Stored data:
══════
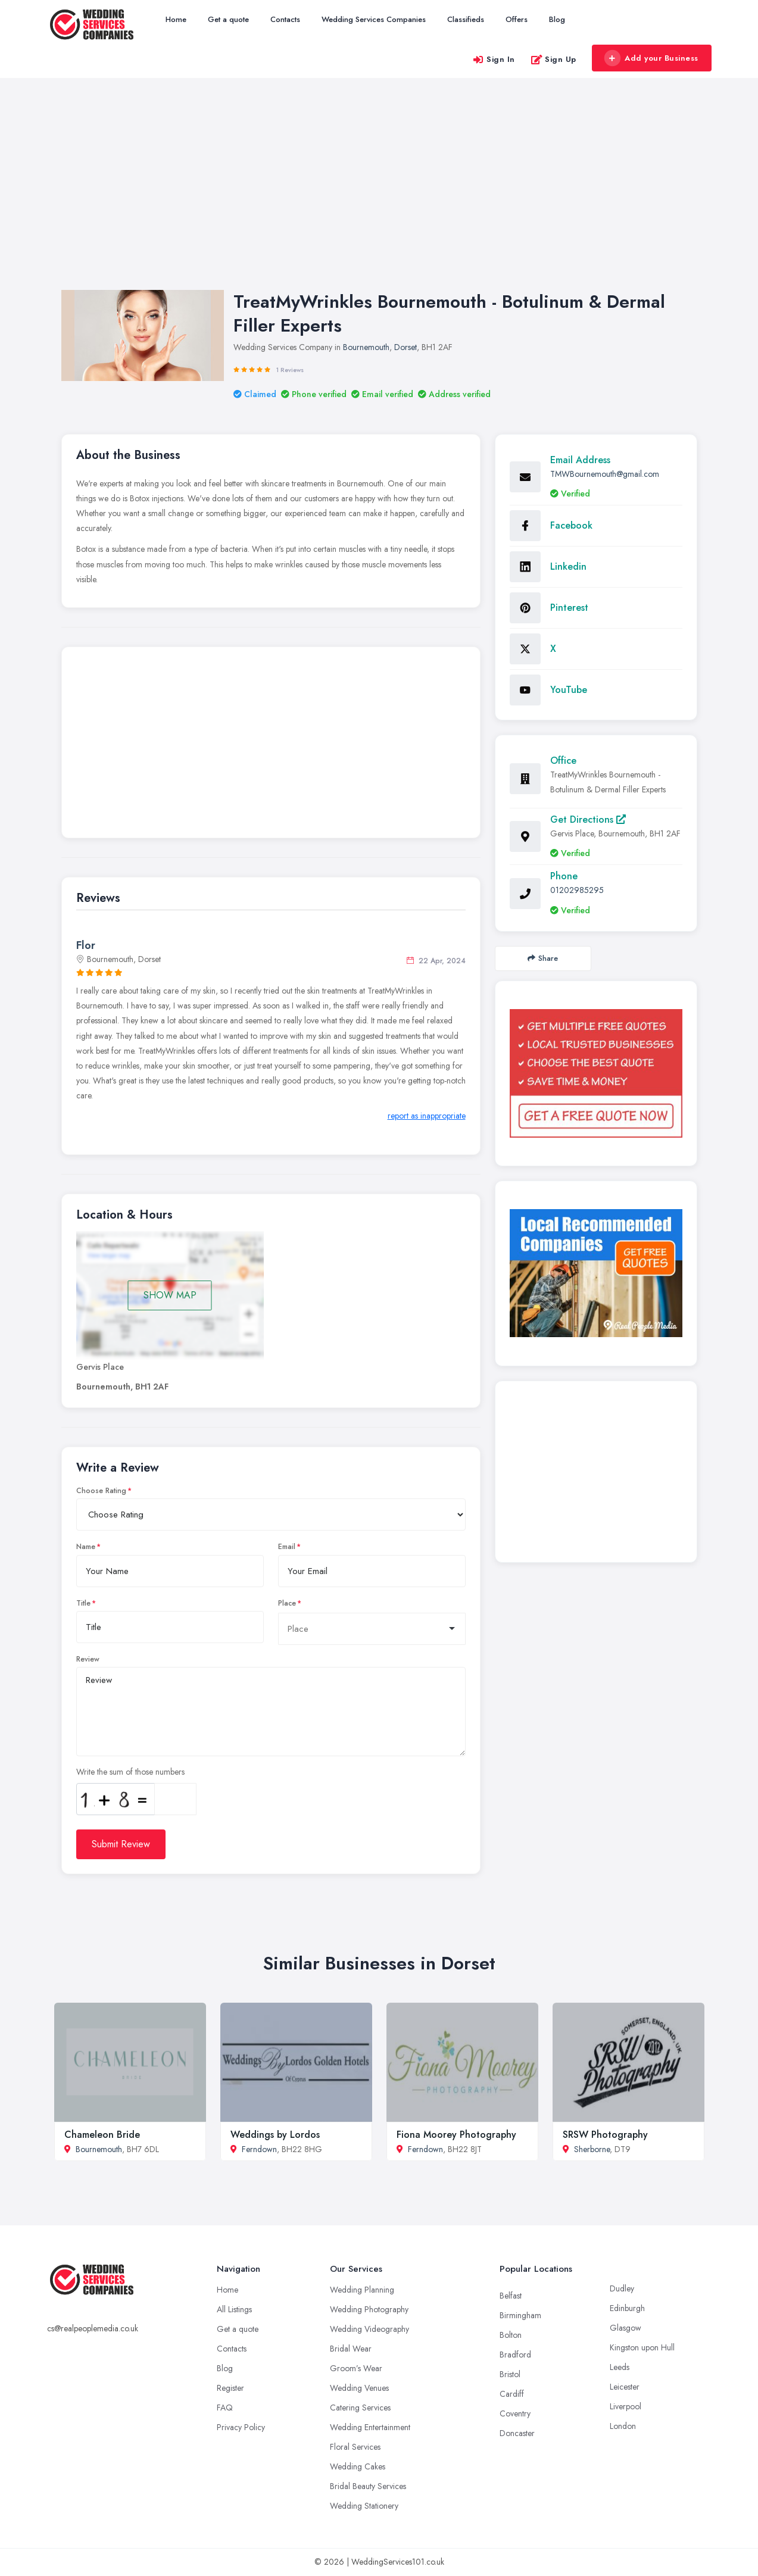 Image resolution: width=758 pixels, height=2576 pixels. Describe the element at coordinates (651, 58) in the screenshot. I see `Add your Business` at that location.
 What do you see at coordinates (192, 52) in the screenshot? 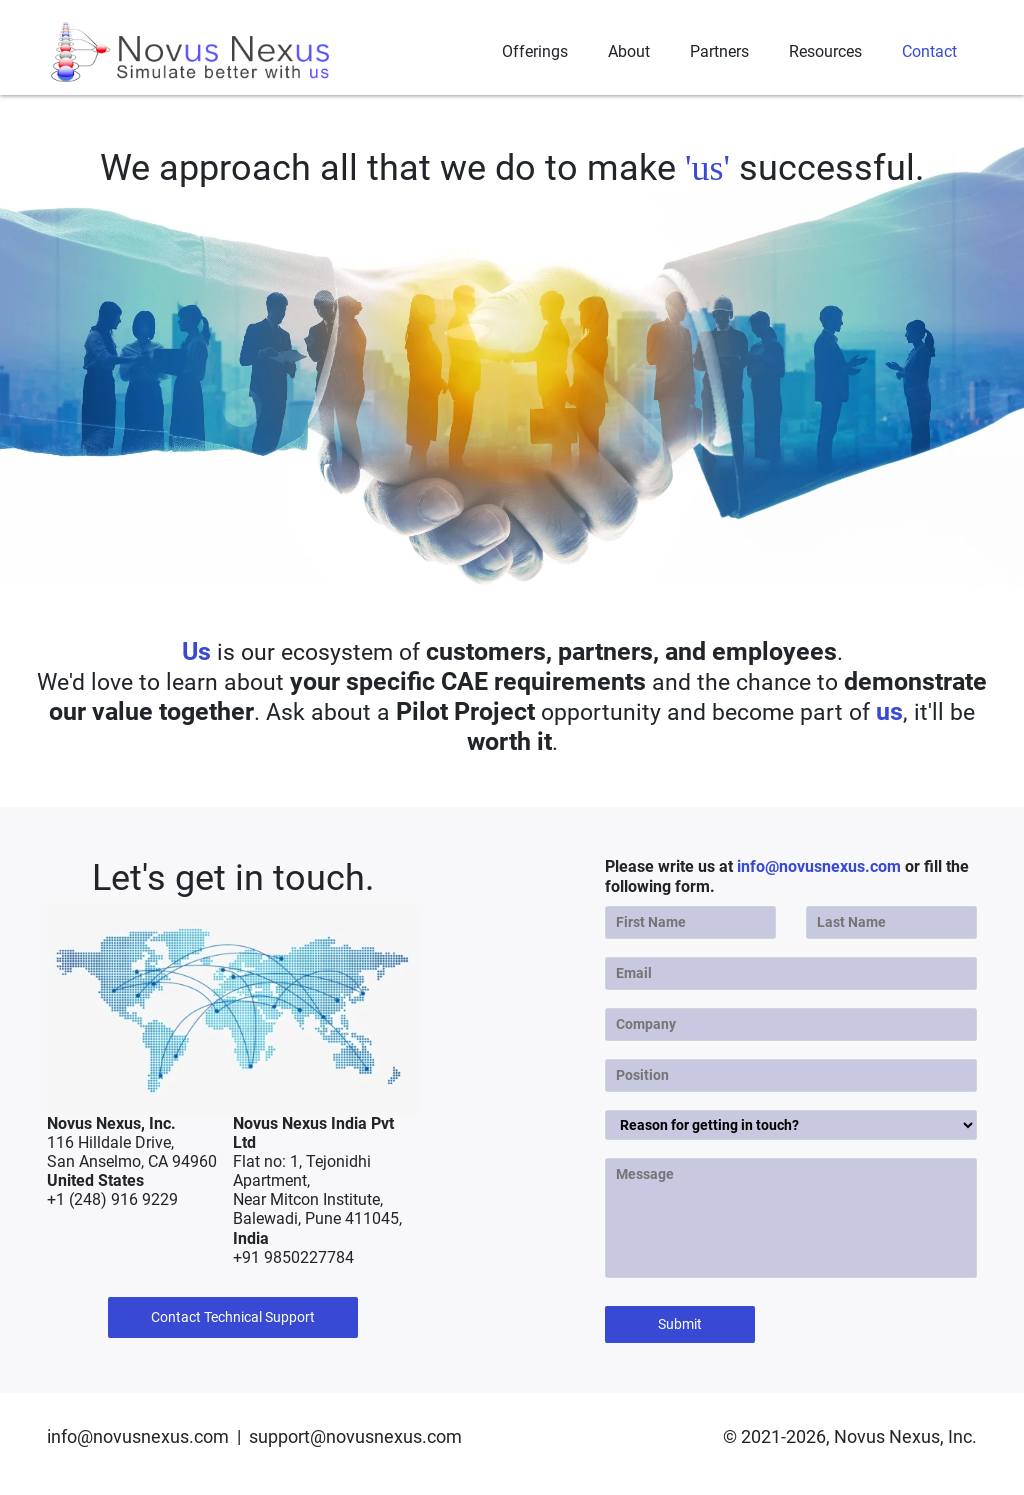
I see `[Novus Nexus]` at bounding box center [192, 52].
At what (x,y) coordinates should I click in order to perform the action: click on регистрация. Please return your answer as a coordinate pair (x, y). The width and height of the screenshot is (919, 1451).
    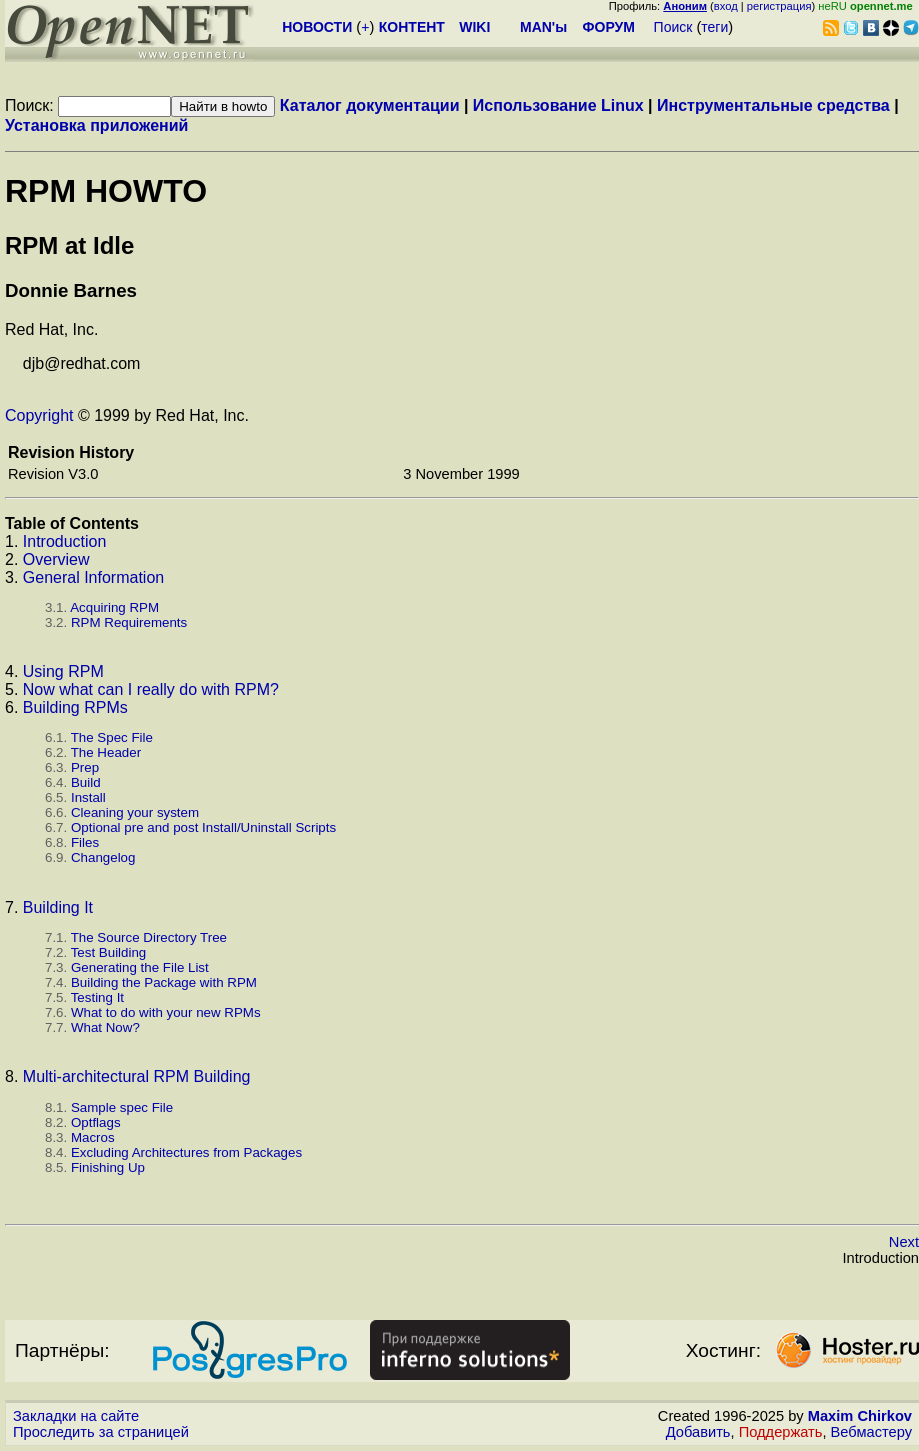
    Looking at the image, I should click on (779, 6).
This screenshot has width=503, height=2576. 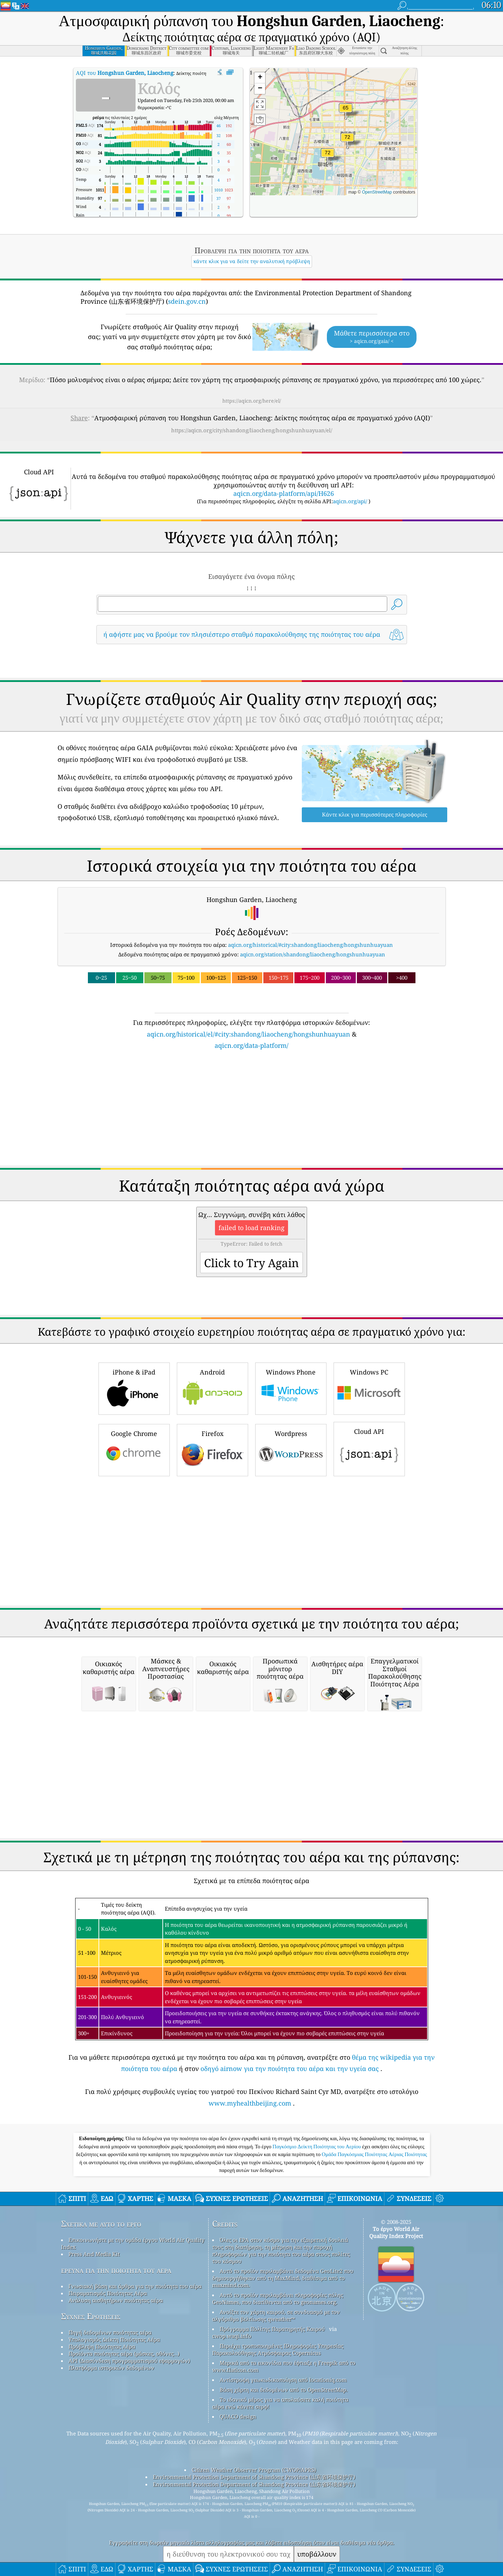 What do you see at coordinates (123, 2452) in the screenshot?
I see `Προϊόντα ποιότητας αέρα (μάσκες, οθόνες…)` at bounding box center [123, 2452].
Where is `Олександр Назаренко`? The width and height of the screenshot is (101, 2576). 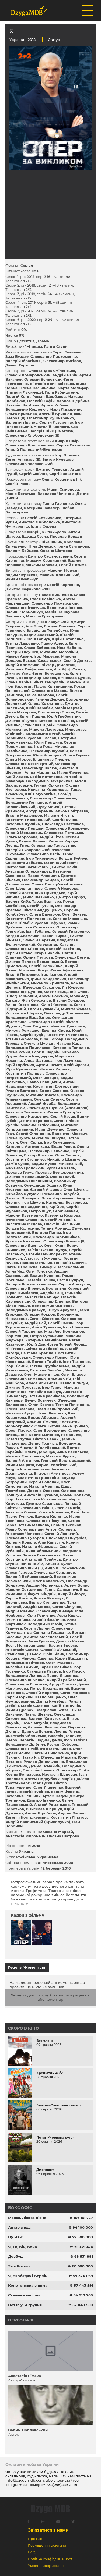
Олександр Назаренко is located at coordinates (26, 1116).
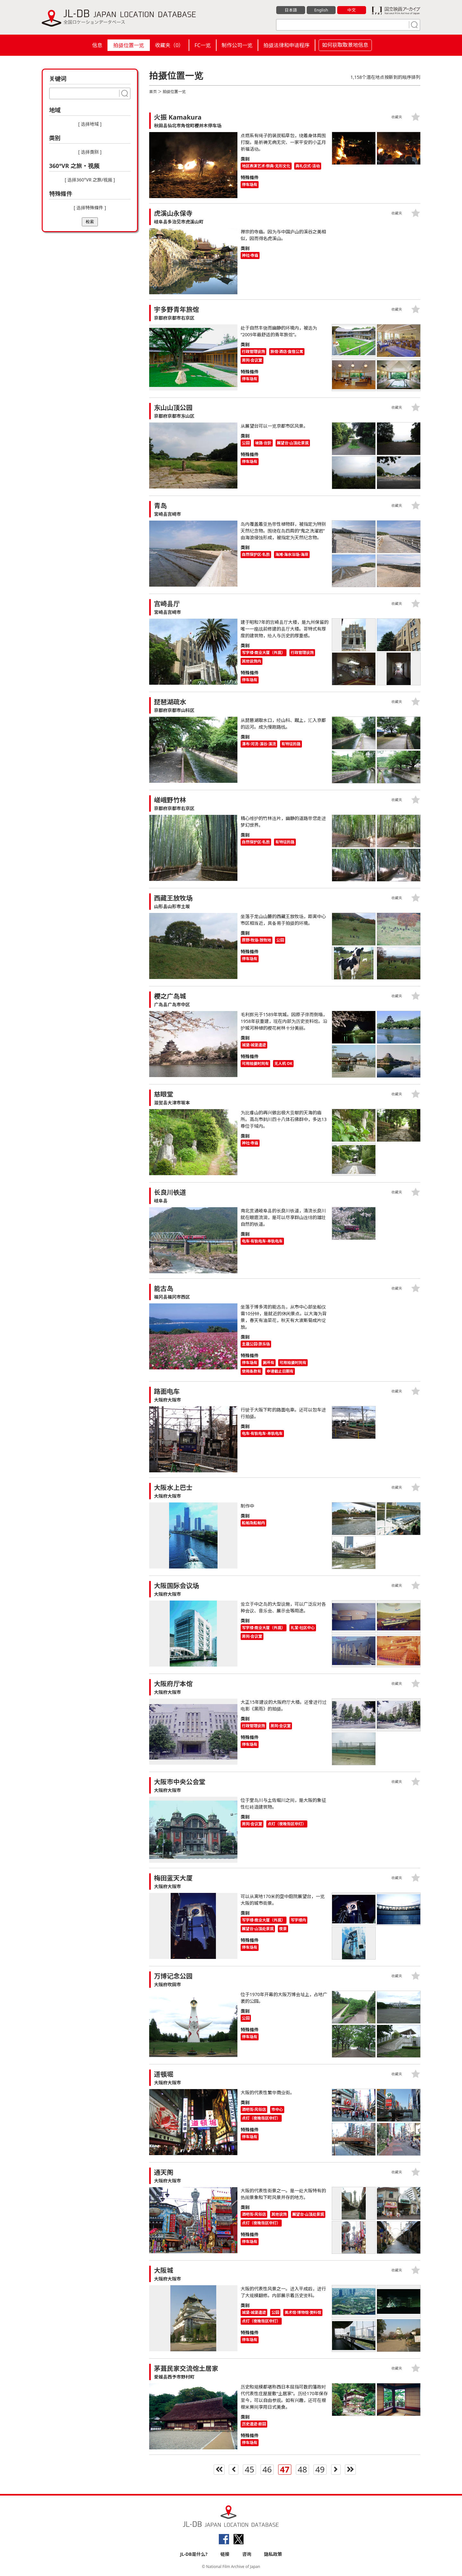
══════
_Action item_
Please print the lines from the one holding "is (101, 2576)." through the end of the records above, unchanged and with the pictures left out.

_Solution_
Where is `Олександр Назаренко`? The width and height of the screenshot is (101, 2576). 
Олександр Назаренко is located at coordinates (26, 1116).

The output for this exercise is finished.